Después de todo, era el primer regalo que Ethan Sinclair le daba.

Pero pensando que la ropa está hecha para ser usada, y no queriendo hacer esperar demasiado a Ethan Sinclair, rápidamente se lo puso y se aplicó un maquillaje ligero.

Su emoción no podía disminuir, y queriendo compartir esta alegría, envió un mensaje de WeChat a Quinn Sinclair.

Quinn Sinclair estaba extremadamente emocionado, enviándole una serie de mensajes de voz.

—¡Ahhh, cuñada, estás tan hermosa!

—Es el vestido el que es hermoso.

—Si una persona no es hermosa, de nada sirve que el vestido lo sea.

Culpé injustamente a mi hermano antes, no esperaba que fuera tan considerado, el Restaurante Ozone es el restaurante al aire libre más lujoso y romántico de Varden, cenando allí, también puedes ver fuegos artificiales sobre El Paseo.

Kiana Sutton sonrió, su estado de ánimo igualmente emocionado.

—Cuñada, hoy es una gran oportunidad, mi hermano invitándote a cenar seguramente significa celebrar tu cumpleaños; debes aprovechar la oportunidad, esforzarte por encantar a mi hermano para que nunca pueda dejarte.

Kiana Sutton estaba tanto emocionada como nerviosa, hoy es 520 y su cumpleaños; Ethan Sinclair tomó la iniciativa de invitarla, mostrando que siente algo diferente por ella ahora.

La melancolía en su corazón fue barrida; tomó un taxi al Restaurante Ozone.

Para Kiana Sutton, habiendo amado secretamente a Ethan Sinclair durante tantos años, aprovecharía esta oportunidad con todas sus fuerzas.

Al llegar al restaurante, Ethan Sinclair aún no había llegado; se sentó, sacó un espejo y se revisó, arreglando su maquillaje y cabello.

Queriendo mostrarle a Ethan Sinclair su lado más hermoso y mejor.

Debido a que era 520, había muchas parejas alrededor.

Todos estaban acaramelados, dulces y afectuosos.

Kiana Sutton observaba, sintiendo tanto envidia como anticipación.

¿Cuándo podrían ella y Ethan Sinclair besarse, abrazarse y darse de comer abiertamente?

El tiempo pasaba, y Kiana Sutton revisó la hora, ya eran las nueve y media, y el espectáculo de fuegos artificiales ya había comenzado.

Mientras tanto, tan pronto como Ethan Sinclair bajó del avión, corrió al Restaurante Ozone, revisando su reloj, a esta hora, Kiana Sutton ya debería estar allí.
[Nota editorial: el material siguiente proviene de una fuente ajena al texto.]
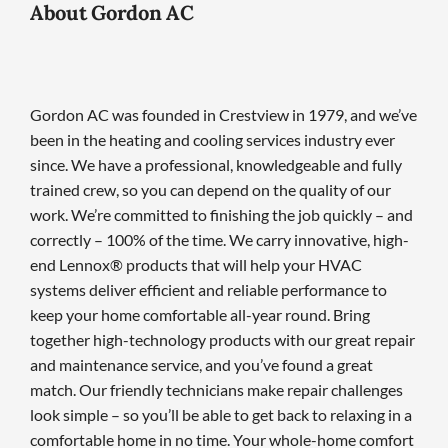
About Gordon AC
Gordon AC was founded in Crestview in 1979, and we’ve
been in the heating and cooling services industry ever
since. We have a professional, knowledgeable and fully
trained crew, so you can depend on the quality of our
work. We’re committed to finishing the job quickly – and
correctly – 100% of the time. We carry innovative, high-
end Lennox® products that will help your HVAC
systems deliver efficient and reliable performance to
keep your home comfortable all-year round. Bring
together high-technology products with our great repair
and maintenance service, and you’ve found a great
match. Our friendly technicians make repair challenges
look simple – so you’ll be able to get back to relaxing in a
comfortable home in no time. Your whole-home comfort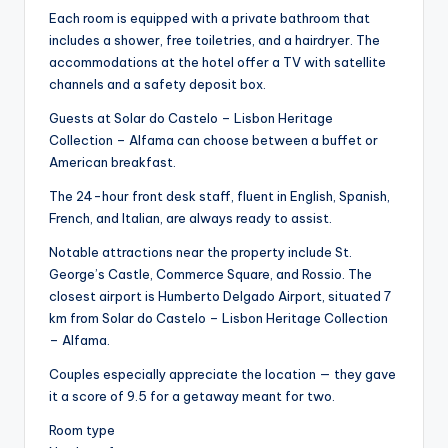
Each room is equipped with a private bathroom that
includes a shower, free toiletries, and a hairdryer. The
accommodations at the hotel offer a TV with satellite
channels and a safety deposit box.
Guests at Solar do Castelo – Lisbon Heritage
Collection – Alfama can choose between a buffet or
American breakfast.
The 24-hour front desk staff, fluent in English, Spanish,
French, and Italian, are always ready to assist.
Notable attractions near the property include St.
George’s Castle, Commerce Square, and Rossio. The
closest airport is Humberto Delgado Airport, situated 7
km from Solar do Castelo – Lisbon Heritage Collection
– Alfama.
Couples especially appreciate the location — they gave
it a score of 9.5 for a getaway meant for two.
Room type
Si no fuera porque su abuela lo llamaba constantemente, y el buen desempeño reciente de Kiana Sutton, no se molestaría en celebrar el cumpleaños de Kiana Sutton.

«Heh…

¿no es solo un cumpleaños?»
«Reservar un restaurante, tener una comida, qué simple».

A pesar de tales pensamientos, Ethan Sinclair no podía evitar preguntarse cómo se vería Kiana Sutton en ese vestido rosa y blanco.

Kiana Sutton no tenía muchos otros méritos, pero su piel era muy clara y tierna, pareciendo como si un pellizco pudiera hacer salir agua.

Cada vez que Ethan Sinclair la veía, le gustaba dejar algunas marcas en ella.

Ver esas marcas en su pálida piel siempre le daba un inexplicable sentido de logro.

—Connor Grant, ¡conduce más rápido!

—¡Sí!

Connor Grant miró a Ethan Sinclair a través del espejo retrovisor, sonriendo en secreto; era la primera vez que veía al Quinto Maestro tan ansioso por reunirse con alguien.

¿Había finalmente alcanzado el éxito la Joven Señora después de soportar dificultades?

Connor Grant aceleró, y cuando estaban a unos diez kilómetros del Restaurante Ozone, el teléfono de Ethan Sinclair sonó repentinamente; lo sacó y vio que era una llamada del hospital, un ligero tic entre sus cejas.

Pero aún así respondió la llamada:
—Hola…

—Sr.

Sinclair, ¡la Señorita Lynch ha despertado!

El corazón de Ethan Sinclair saltó violentamente, y le gritó ferozmente a Connor Grant delante:
—¡Detén el auto!

Connor Grant se sobresaltó, pisando los frenos; los neumáticos chirriaron contra el suelo.

—¿Qué dijiste?

¿Repítelo?

El doctor dijo emocionado:
—Felicidades, la Señorita Lynch, en estado vegetativo durante tres años, finalmente ha despertado.

Es verdaderamente un milagro médico.

Ethan Sinclair apretó fuertemente el teléfono, su expresión conflictiva.

—Quinto Maestro…

Cerró los ojos con fuerza y, al reabrirlos, dijo fríamente:
—¡Da la vuelta, dirígete al hospital!

—Ah…

¡pero la Joven Señora está esperándolo!

—¡He dicho que des la vuelta!

En ese momento, para Ethan Sinclair, diez Kiana Suttons no podían compararse con una Kate Lynch.

Connor Grant se sintió incómodo pero no se atrevió a contradecir a Ethan Sinclair, así que dirigió el auto hacia el hospital.